In my 2011 interview, I made some comments and generalizations about female physicians and different generations of physicians and looking back, I understand why my words missed the mark. Dr. Purdy told me my comments led her and some of her colleagues to wonder how I could effectively represent female physicians and different generations of physicians in my role as CPSA Council President. I appreciate Dr. Purdy’s honesty—it gave me a lot of think about and helped me realize I owe our profession an explanation. Dr. Purdy encouraged me to share the details of our conversation with you and I’d like to use this forum to do so.
The intent of my 2011 interview was to talk about how the medical profession is changing and along with it, how the workforce distribution of physicians needs to evolve. Some examples of these changes are:
- Parents, of any gender, prioritizing leaves and time off to be more involved with their families.
- All ages and genders of physicians seeking more work-life balance, which may result in physicians working fewer shifts or reducing their hours.
I made a mistake in my 2011 interview when I singled out certain genders and generations unfairly and I’d like to acknowledge and correct this. I’d hoped to highlight how the way we practised medicine and managed our physician workforce 10 to 20 years ago needed to progress. A physician with a better work-life balance is good for patient care and our healthcare system. When I spoke about challenges facing our profession in 2011, I didn’t intend to suggest that one gender or one generation was better or worse than another, but rather that we need to evolve to meet the needs of all physicians, irrespective of age or generation. But regardless of my intent, it’s clear from the feedback I heard from Dr. Purdy and other physicians that the words I chose that day did not reflect my meaning.

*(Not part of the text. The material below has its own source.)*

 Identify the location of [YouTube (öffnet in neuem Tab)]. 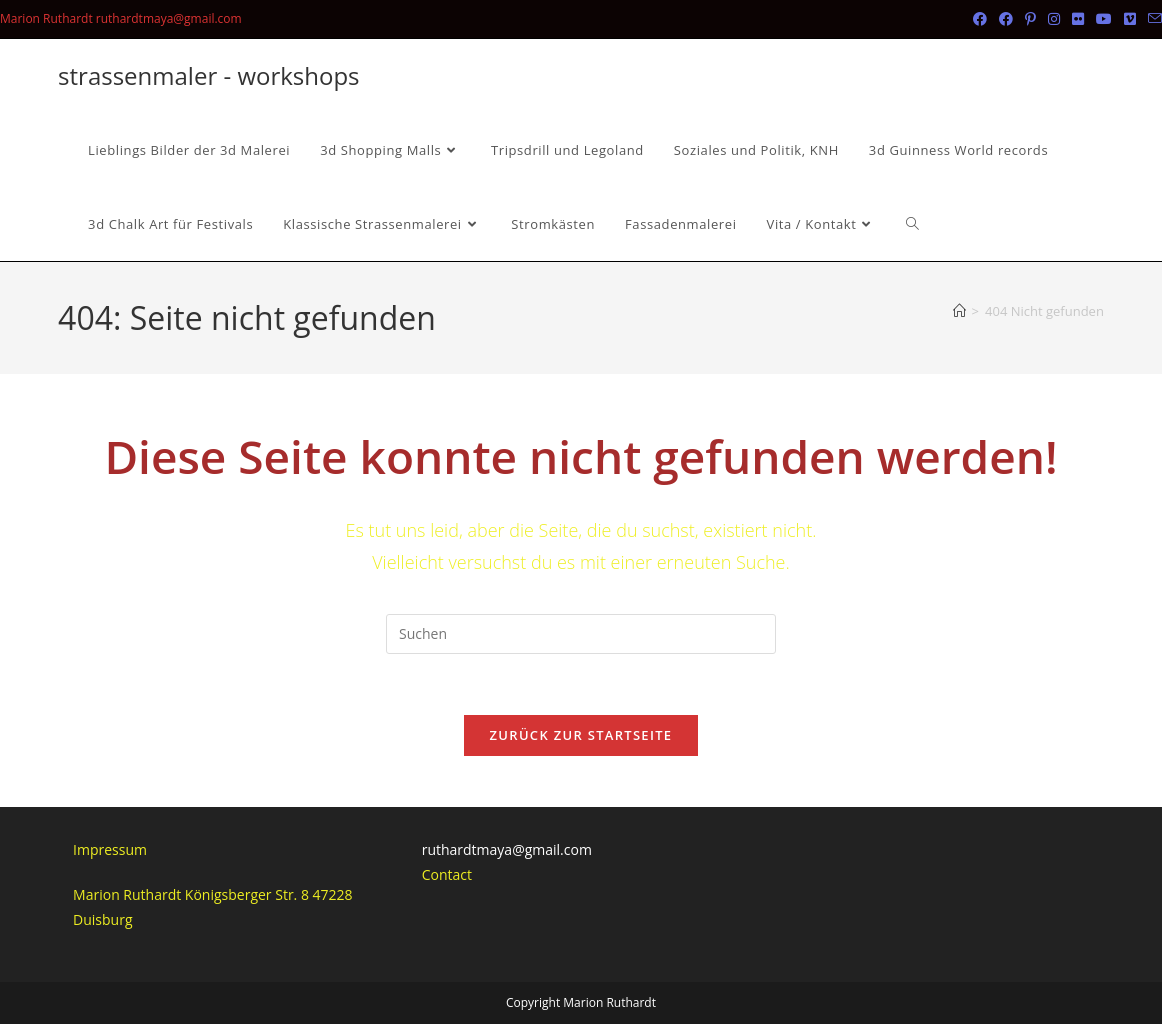
(1104, 19).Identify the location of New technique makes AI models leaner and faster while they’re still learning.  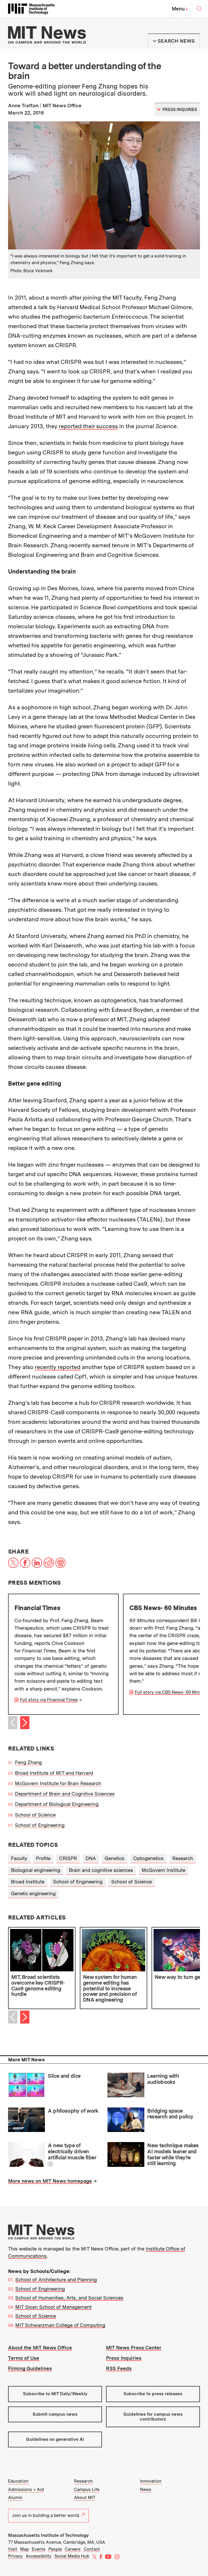
(172, 2154).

In the last 10 years, I’ve learned a great deal about equity, diversity and inclusion, and I’ve worked to bring those principles to life in my work and do a better job explaining my perspectives. Being open to new perspectives and new ways of delivering quality care is a skill I’ve worked hard to adopt and I encourage every physician in Alberta to do the same—I know many of you already are. The medical profession in Alberta is very diverse and we can all learn a great deal from each other to help us improve patient experiences and outcomes.
In my January President’s Message, I encouraged you to consider ways you can be more kind in your interactions. I would like to thank Dr. Purdy for her kindness in meeting with me to share her perspective. Once again, I would like to challenge each of you to look for more ways to bring kindness to your daily medical practice and interactions with your colleagues.
In the coming ten months, I hope to have many more conversations with physicians in Alberta and I encourage you to reach out to me if there’s something you’d like to share or discuss.